Published in the journal Progress in Neuro-Psychopharmacology and Biological Psychiatry, the review shows that CBD may be the most promising cannabinoid to lead future treatments, but further research is needed before any pharmacological agent can be made and distributed.
Post-traumatic stress disorder, or PTSD, is a type of anxiety disorder that may be developed following exposure to a stressful or frightening event. It is a chronic condition that can result in significant emotional distress and functional impairment due to the nature of the disorder’s symptoms. These include, but are not limited to, re-experiencing the trauma in the form of flashbacks or nightmares, hyperarousal, difficulty sleeping and concentrating, and a heightened risk of developing other mental health problems or engaging in self-destructive behaviors.
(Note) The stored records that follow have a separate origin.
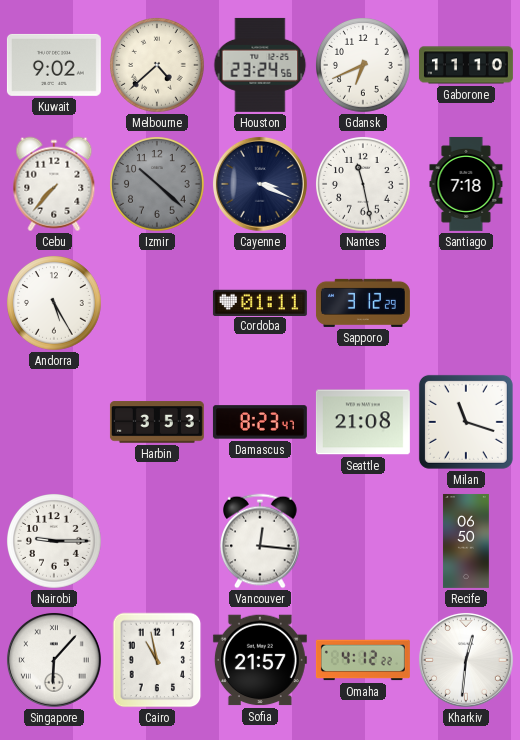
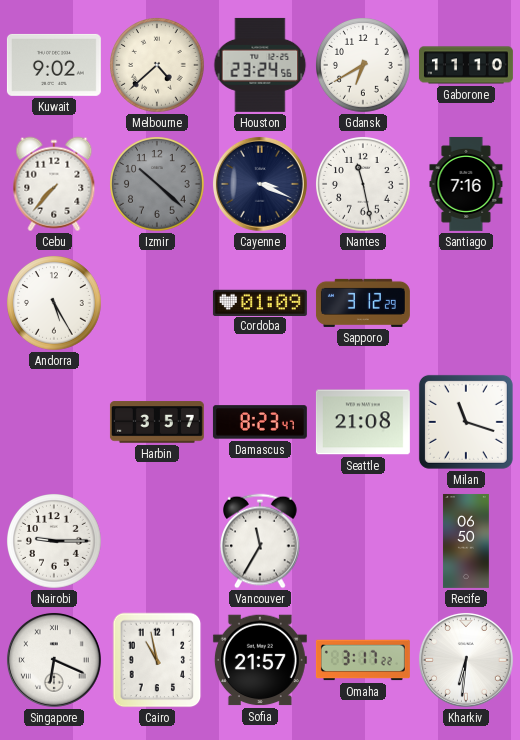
Gdansk: 6:41 -> 6:40
Santiago: 7:18 -> 7:16
Cordoba: 01:11 -> 01:09
Harbin: 3:53 -> 3:57
Vancouver: 12:16 -> 11:35
Singapore: 6:07 -> 6:19
Omaha: 4:12 -> 3:17
Kharkiv: 12:31 -> 6:31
The researchers explain in their review that PTSD symptomology is believed to arise as a result of a “combination of dysregulated biological stress responding and maladaptive memory processes,” and that these can be attributed to the excessive release of stress hormones directly following the traumatic event. The hormonal response in turn affects emotion, which can lead to the over-consolidation of traumatic memories. This over-consolidation is what gives rise to the intrusive memories and flashbacks that characterize PTSD.
Cannabis and the cannabinoids have been identified as a potential therapeutic to assist in the treatment of PTSD due to their action on the endocannabinoid system, which has been recognized as an important factor in the body’s response to stress, processing of emotional memories, and in the lessening of the fear response, also known as fear extinction learning.